You might not realize it, but certain fundamental units are the basis for all of our everyday measurements as well as those of the most precise scientific experiments. Physicists recognize seven fundamental units: mass, length, time, electric current, amount of matter, temperature and luminous intensity. These, either singly or in combination, describe everything physical that we can measure.
No one knows exactly why the fundamental units are fundamental or even why they are constant. There are quite complex relationships among them, sometimes in surprising ways.
The interrelationships are too complex to detail in this limited space, but the following example of length should serve as a beginning in understanding both the establishment of the units and the types of relationship among them.
The idea of fundamental units is a sound one. Measurements of physical quantities have little meaning unless everyone uses the same standards. Of the seven, length is most fundamental, the most tangible and the simplest.

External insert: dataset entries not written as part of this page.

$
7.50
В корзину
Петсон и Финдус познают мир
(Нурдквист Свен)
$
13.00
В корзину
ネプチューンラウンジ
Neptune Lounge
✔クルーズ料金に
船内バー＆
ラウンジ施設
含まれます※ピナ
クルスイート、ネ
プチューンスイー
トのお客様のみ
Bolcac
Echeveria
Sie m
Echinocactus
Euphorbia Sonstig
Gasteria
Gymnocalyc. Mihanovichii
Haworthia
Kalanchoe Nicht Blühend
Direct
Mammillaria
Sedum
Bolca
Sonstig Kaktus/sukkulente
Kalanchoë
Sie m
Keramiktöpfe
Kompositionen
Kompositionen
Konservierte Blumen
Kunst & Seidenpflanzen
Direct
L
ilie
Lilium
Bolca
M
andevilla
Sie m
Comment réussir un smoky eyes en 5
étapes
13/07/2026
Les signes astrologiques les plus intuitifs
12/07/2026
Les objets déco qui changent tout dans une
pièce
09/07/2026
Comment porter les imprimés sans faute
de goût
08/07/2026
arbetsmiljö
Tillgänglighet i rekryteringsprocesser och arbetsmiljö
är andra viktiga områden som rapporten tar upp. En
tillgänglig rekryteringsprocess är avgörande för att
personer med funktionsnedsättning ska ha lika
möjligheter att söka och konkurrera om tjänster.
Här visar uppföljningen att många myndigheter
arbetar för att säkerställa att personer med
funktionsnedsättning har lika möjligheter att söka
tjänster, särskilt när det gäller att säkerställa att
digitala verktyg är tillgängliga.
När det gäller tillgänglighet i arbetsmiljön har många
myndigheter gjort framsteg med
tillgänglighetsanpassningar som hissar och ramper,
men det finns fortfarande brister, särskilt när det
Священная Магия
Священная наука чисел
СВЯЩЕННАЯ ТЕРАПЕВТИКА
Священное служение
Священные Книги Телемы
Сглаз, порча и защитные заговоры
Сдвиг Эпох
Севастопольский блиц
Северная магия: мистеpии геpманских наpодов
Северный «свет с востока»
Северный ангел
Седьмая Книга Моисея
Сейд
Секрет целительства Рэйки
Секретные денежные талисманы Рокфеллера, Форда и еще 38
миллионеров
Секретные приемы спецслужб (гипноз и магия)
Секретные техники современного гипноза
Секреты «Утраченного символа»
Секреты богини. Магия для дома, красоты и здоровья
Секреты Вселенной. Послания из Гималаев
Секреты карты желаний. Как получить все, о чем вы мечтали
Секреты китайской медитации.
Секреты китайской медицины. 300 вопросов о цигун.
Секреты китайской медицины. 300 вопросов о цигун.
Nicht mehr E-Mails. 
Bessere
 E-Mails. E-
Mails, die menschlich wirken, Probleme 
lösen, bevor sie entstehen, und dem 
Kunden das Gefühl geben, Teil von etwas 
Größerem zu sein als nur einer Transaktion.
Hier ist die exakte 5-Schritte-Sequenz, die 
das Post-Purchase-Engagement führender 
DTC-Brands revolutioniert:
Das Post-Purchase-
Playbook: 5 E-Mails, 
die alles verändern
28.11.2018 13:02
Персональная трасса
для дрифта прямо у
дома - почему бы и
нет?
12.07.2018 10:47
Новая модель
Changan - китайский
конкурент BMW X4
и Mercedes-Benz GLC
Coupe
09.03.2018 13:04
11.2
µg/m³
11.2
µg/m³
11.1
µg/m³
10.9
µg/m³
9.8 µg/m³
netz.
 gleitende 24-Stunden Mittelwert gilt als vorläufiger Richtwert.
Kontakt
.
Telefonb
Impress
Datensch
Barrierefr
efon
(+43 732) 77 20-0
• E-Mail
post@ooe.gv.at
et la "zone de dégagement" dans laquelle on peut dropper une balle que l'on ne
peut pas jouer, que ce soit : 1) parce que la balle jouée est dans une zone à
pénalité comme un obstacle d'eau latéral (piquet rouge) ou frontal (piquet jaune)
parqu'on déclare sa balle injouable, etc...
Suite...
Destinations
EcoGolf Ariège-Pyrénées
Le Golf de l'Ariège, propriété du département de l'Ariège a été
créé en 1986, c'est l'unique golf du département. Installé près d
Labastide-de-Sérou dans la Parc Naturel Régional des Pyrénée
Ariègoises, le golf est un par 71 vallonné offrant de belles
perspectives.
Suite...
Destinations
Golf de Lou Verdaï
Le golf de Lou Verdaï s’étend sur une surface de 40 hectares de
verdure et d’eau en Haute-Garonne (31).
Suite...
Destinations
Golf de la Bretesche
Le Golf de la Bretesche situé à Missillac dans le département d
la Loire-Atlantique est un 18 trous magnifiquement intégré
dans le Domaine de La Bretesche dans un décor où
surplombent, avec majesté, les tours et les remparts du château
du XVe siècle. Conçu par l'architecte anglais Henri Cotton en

A meter must mean the same to everyone from the most precise scientist to the elementary school classroom in order for anything physical to make sense at all. More specifically, nuts and bolts must have matching threads, and parts machined on different continents must fit together to build automobile engines and jetliners.
The precision required in defining the seven units depends upon the type and precision of measurements that can be made, which is where the problem of defining fundamental units begins in the first place.
Until the late 1700s there were no standard units. After the French Revolution the French Academy of Sciences defined a meter as equal to one ten-millionth of the distance between the North Pole and the equator, favoring this over the length of a standard pendulum because of the dependence of the pendulum on the strength of gravity.
In 1875 a permanent International Bureau of Weights and Measures — known by its French acronym, BIPM — was established in Sevres, France, to construct and preserve a prototype meter bar, distribute national metric prototypes (copies) and maintain comparisons between them and nonmetric measurement standards.
In 1889 the General Conference on Weights and Measures — whose French acronym is CGPM — created the International Prototype Meter as the distance between two lines on a metal bar composed of an alloy
of 90 percent platinum and 10 percent iridium, measured at the melting point of ice. The bar is still there, but now only as an artifact as there are much more precise ways to measure the fundamental units.
By 1925 physicists used interferometry regularly to measure the meter, but the IPM platinum bar remained the standard until 1960. At that time the 11th CGPM defined the meter in the new International System of Units, or SI, as equal to 1,650,763.73 wavelengths of the orange-red emission line in the electromagnetic spectrum of the krypton-86 atom in a vacuum.
In 1983 it was redefined again to the current definition, a derivation from the speed of light, which has been measured with increased precision over hundreds of years. CGPM settled on the speed of light at exactly 299,792,458 meters per second, which in turn defines a meter as the distance light travels in one-299,792,458th of a second.
What exactly is a second? That will have to wait for a later column.